Iran has received more than $10 billion in sanctions relief from around the world in the form of cash and gold in the past three years, since it signed a preliminary nuclear deal with world powers, The Wall Street Journal has revealed.
The large shipments of gold and cash, from oil funds unfrozen in numerous countries, represent the kind of financial relief that made Iran’s leaders eager to complete the international nuclear accord, officials told the newspaper.
Some of the cash and gold went to Iran while the U.S. and other world powers negotiated with Tehran on a final nuclear deal. More shipments took place after final deal went into effect last January, according to the current and former American officials.
This tallying of the sanctions relief to date includes payments previously announced and others that haven’t been. In one previously unreported payment, the U.S. authorized Iran to receive $1.4 billion in sanctions relief between when the final deal was struck in July 2015 and when it took effect, the U.S. officials told The Wall Street Journal.
Some U.S. lawmakers and Middle East allies have warned that the shipments of cash and gold, a highly liquid form of money, can be used to fund Iran’s allies in the region, including the Assad regime in Syria, the Hezbollah terrorist group in Lebanon and the Houthi rebels in Yemen.
“Forking over cash and gold to the world’s leading state sponsor of terror is incredibly dangerous,” said Rep. Ed Royce (R., Calif.), chairman of the House Foreign Affairs Committee, who sponsored a House-passed bill to ban such payments, told The Wall Street Journal.
A spokesman for the Iranian government did not respond to a request for comment.
The Wall Street Journal noted that world powers began easing sanctions against Iran in January 2014 after the preliminary accord went into effect. Negotiators agreed to allow Iran monthly payments of $700 million, to continue until a final deal was reached. Tehran recouped a total of $11.9 billion between January 2014 and July 2015.
The U.S. authorized Iran to receive another $1.4 billion between when the final deal was reached and when it took effect. One senior administration official described that money, which hasn’t previously been reported, as a bridge to the deal’s full implementation.
The $10 billion of cash and gold was moved through third-party countries in the Middle East and Europe, according to the officials who spoke to The Wall Street Journal. The process began with countries such as Japan, India and South Korea unfreezing Iranian oil revenues held in international bank accounts, then wiring the funds to banks in Oman and United Arab Emirates, and at times to institutions in Switzerland and Turkey, the officials said.

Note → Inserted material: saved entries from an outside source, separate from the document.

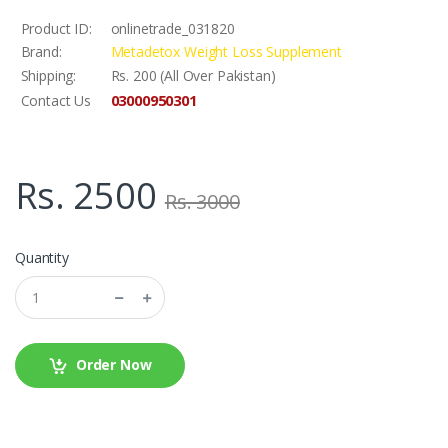
Product ID:
onlinetrade_031820
Brand:
Metadetox Weight Loss Supplement
Shipping:
Rs. 200 (All Over Pakistan)
03000950301
Contact Us
Rs. 2500
Rs. 3000
Quantity
Order Now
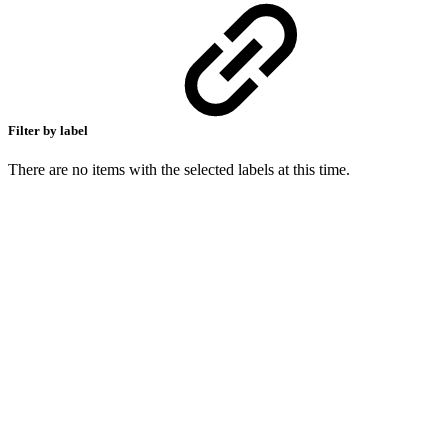
Filter by label
There are no items with the selected labels at this time.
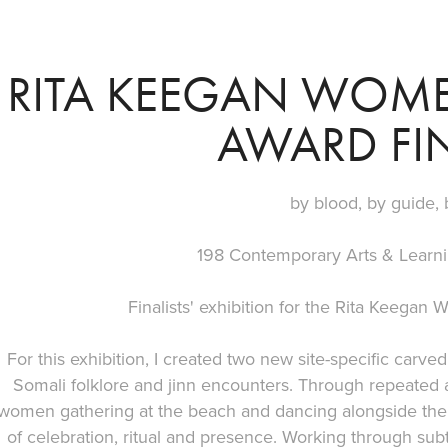
RITA KEEGAN WOME
AWARD FIN
by blood, by guide, 
198 Contemporary Arts & Learn
Finalists' exhibition for the Rita Keegan
For this exhibition, I created two new site-specific car
Somali folklore and jinn encounters. Through repeated a
women gathering at the beach and dancing alongside the
of celebration, ritual and presence. Working through subt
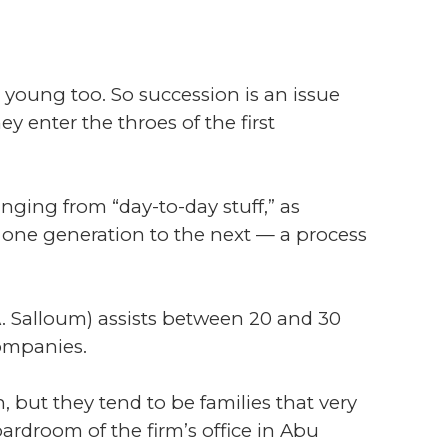
young too. So succession is an issue
y enter the throes of the first
nging from “day-to-day stuff,” as
m one generation to the next — a process
A. Salloum) assists between 20 and 30
companies.
 but they tend to be families that very
droom of the firm’s office in Abu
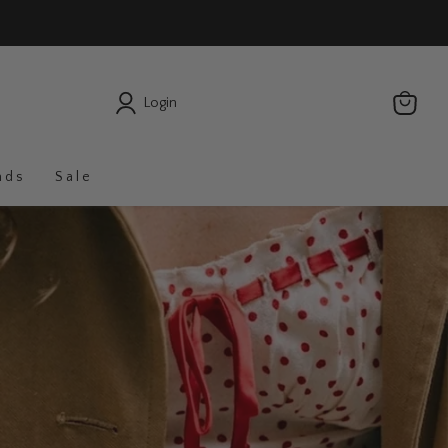
Login
nds
Sale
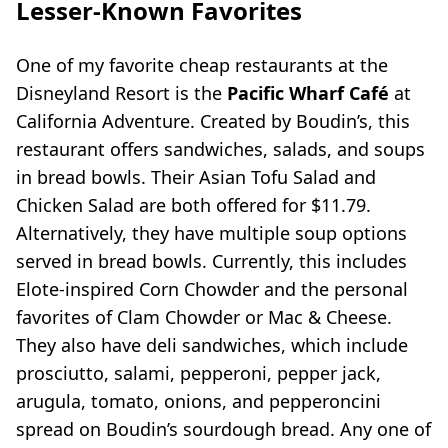
Lesser-Known Favorites
One of my favorite cheap restaurants at the
Disneyland Resort is the
Pacific Wharf Café
at
California Adventure. Created by Boudin’s, this
restaurant offers sandwiches, salads, and soups
in bread bowls. Their Asian Tofu Salad and
Chicken Salad are both offered for $11.79.
Alternatively, they have multiple soup options
served in bread bowls. Currently, this includes
Elote-inspired Corn Chowder and the personal
favorites of Clam Chowder or Mac & Cheese.
They also have deli sandwiches, which include
prosciutto, salami, pepperoni, pepper jack,
arugula, tomato, onions, and pepperoncini
spread on Boudin’s sourdough bread. Any one of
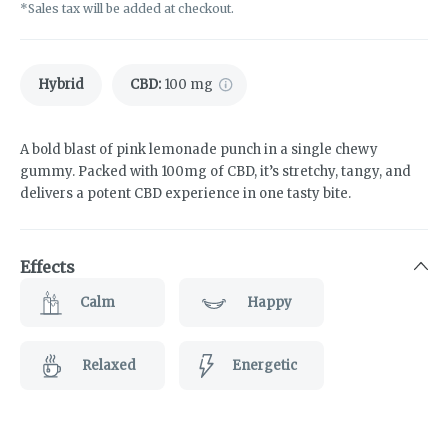
*Sales tax will be added at checkout.
Hybrid
CBD
:
100 mg
A bold blast of pink lemonade punch in a single chewy
gummy. Packed with 100mg of CBD, it’s stretchy, tangy, and
delivers a potent CBD experience in one tasty bite.
Effects
Calm
Happy
Relaxed
Energetic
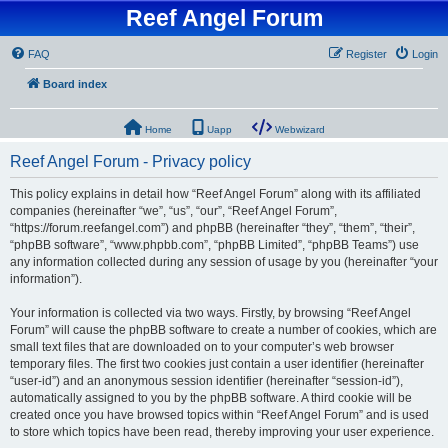
Reef Angel Forum
FAQ
Register
Login
Board index
Home
Uapp
Webwizard
Reef Angel Forum - Privacy policy
This policy explains in detail how “Reef Angel Forum” along with its affiliated
companies (hereinafter “we”, “us”, “our”, “Reef Angel Forum”,
“https://forum.reefangel.com”) and phpBB (hereinafter “they”, “them”, “their”,
“phpBB software”, “www.phpbb.com”, “phpBB Limited”, “phpBB Teams”) use
any information collected during any session of usage by you (hereinafter “your
information”).
Your information is collected via two ways. Firstly, by browsing “Reef Angel
Forum” will cause the phpBB software to create a number of cookies, which are
small text files that are downloaded on to your computer’s web browser
temporary files. The first two cookies just contain a user identifier (hereinafter
“user-id”) and an anonymous session identifier (hereinafter “session-id”),
automatically assigned to you by the phpBB software. A third cookie will be
created once you have browsed topics within “Reef Angel Forum” and is used
to store which topics have been read, thereby improving your user experience.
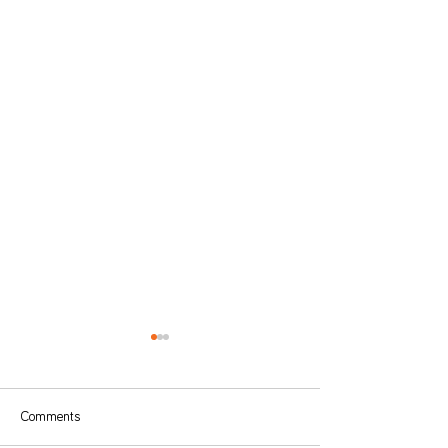
Comments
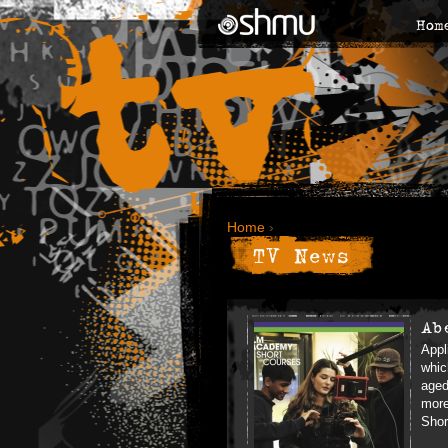
Hom
Home
›
TV News
Ab
Appl
whic
aged
more
Shor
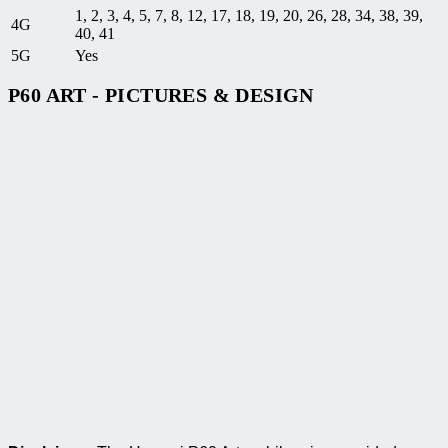
1, 2, 3, 4, 5, 7, 8, 12, 17, 18, 19, 20, 26, 28, 34, 38, 39,
4G
40, 41
5G
Yes
P60 ART - PICTURES & DESIGN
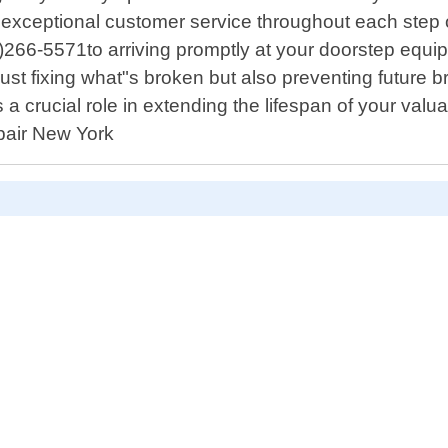
ng exceptional customer service throughout each ste
6-5571to arriving promptly at your doorstep equipped
ot just fixing what"s broken but also preventing futu
 a crucial role in extending the lifespan of your va
epair New York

The money then was converted to currency and bars of gold, the officials told the newspaper. The only restriction the White House put on the transactions was that the cash couldn’t include U.S. dollars.
To enable the flow of the $700 million monthly payments, the White House signed a series of legal waivers authorizing countries to unfreeze Iranian oil revenues, the officials revealed. Without the waivers, those countries in many cases would have been in violation of U.S. secondary sanctions.
Other sums were kept in foreign banks, and portions less than $20 million often were wired through small Iranian banks that weren’t sanctioned, or were moved by institutions that handle transfers such as family remittance payments, the officials told The Wall Street Journal.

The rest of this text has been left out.